Pour le vin produit en Allemagne, certaines indications géographiques sont obligatoires, d’autres sont facultatives et certaines sont interdites. Conformément au droit européen[8] et à la loi allemande du vin[9], l’étiquette du « vin de qualité provenant d’une région délimitée » (Qualitätswein bestimmter Anbaugebiete, QbA) doit indiquer la région viticole concernée[10]. Les régions viticoles sont elles-mêmes divisées en districts, dont le nom peut être mentionné sur l’étiquette ou dans les documents qui servent à la commercialisation, mais il doit être précédé du mot Bereich pour signifier qu’il ne s’agit que du district et non pas de la commune, célèbre si possible, qui a donné son nom au district. Si le nom d’un site ou terroir (Lage)[11] est mentionné (ce qui n’est pas obligatoire) il doit être précédé d’un adjectif à base du nom de la commune dans laquelle se trouve le site (en général, nom de la commune + « er », un adjectif qui désigne des objets situés dans ou provenant de la commune, ou encore les habitants). Les terroirs particuliers ou sites individuels (Einzellagen) sont souvent de taille très modeste, mais le nom d’un terroir élargi ou site collectif (Großlage) peut figurer sur l’étiquette, notamment pour les assemblages de vin de plusieurs sites individuels. Pour les vins qui appartiennent à la catégorie « vins de qualité », un certain nombre d’autres termes traditionnels à caractère géographique sont utilisés de façon supplémentaire et facultative : « Liebfraumilch » ou « Liebfrauenmilch » est ainsi la généralisation d’un nom qui concernait au début uniquement un seul site, mais qui s’est répandu dans l’usage commercial pour un certain type de vin. Aujourd’hui, le terme peut être utilisé de façon légale pour désigner un vin blanc de qualité provenant de quatre régions viticoles allemandes. La délimitation de cette aire par la réglementation européenne sert notamment à empêcher qu’il y ait des « Liebfraumilch » qui ne viendraient pas d’Allemagne.   

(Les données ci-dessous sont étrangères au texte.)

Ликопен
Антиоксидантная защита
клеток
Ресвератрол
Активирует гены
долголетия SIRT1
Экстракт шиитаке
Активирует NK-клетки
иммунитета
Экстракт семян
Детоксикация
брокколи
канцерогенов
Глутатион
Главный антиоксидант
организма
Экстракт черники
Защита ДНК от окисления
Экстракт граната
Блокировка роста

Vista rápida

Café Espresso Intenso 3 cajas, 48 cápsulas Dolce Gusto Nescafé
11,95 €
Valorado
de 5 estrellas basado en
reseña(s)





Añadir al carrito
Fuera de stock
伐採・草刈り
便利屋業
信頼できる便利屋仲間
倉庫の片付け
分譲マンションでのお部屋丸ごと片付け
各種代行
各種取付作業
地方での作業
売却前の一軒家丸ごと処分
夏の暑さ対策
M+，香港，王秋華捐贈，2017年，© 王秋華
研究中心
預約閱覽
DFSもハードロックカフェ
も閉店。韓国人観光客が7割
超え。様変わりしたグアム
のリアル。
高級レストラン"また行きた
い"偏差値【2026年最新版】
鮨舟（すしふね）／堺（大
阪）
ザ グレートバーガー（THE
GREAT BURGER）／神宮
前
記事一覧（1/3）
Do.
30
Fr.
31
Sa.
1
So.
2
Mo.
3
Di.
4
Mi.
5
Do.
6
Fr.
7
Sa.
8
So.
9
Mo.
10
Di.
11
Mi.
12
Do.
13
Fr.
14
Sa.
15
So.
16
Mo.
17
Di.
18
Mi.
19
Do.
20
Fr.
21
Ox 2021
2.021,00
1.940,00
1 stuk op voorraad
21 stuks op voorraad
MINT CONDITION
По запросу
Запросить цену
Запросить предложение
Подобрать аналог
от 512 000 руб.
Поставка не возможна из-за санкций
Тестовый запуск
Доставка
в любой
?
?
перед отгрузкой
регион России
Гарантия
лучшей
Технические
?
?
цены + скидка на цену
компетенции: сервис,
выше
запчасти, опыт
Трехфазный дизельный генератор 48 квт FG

Le vin de table doit être désigné en tant que « allemand ». Ici, les noms des régions délimitées, des districts ou des terroirs qui risqueraient de faire croire à un vin de qualité, sont interdits. Par contre, pour les vins de pays, on peut indiquer le nom de la région de vin de pays. Certains vins de table peuvent porter des indications entrées dans l’usage commercial qui se réfèrent, entre autres, à leur provenance : « Hock » désigne ainsi dans les pays anglo-saxons du vin de table du Rhin ou bien du vin de qualité de plusieurs régions viticoles délimitées. Le nom provient de « Hochheim », qui avait dû être jugé imprononçable par les buveurs britanniques[12].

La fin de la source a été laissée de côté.